_EXERCISE REQUIREMENTS_
Whenever a line in the records below holds the string "Cuir", copy it out.
-.-.-
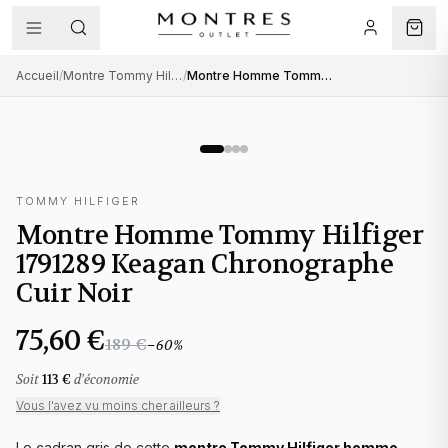
Accueil
/
Montre Tommy Hilfiger homme
/
Montre Homme Tommy Hilfiger 1791289 Keagan Chronographe Cuir Noir
TOMMY HILFIGER
Montre Homme Tommy Hilfiger
1791289 Keagan Chronographe
Cuir Noir
75,60 €
189 €
−
60
%
Soit
113 €
d'économie
Vous l'avez vu moins cher ailleurs ?
Le cadran gris de cette
montre Tommy Hilfiger homme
-.-.-
_RESPONSE FOR THIS EXERCISE_
Montre Homme Tommy Hilfiger 1791289 Keagan Chronographe Cuir Noir
Cuir Noir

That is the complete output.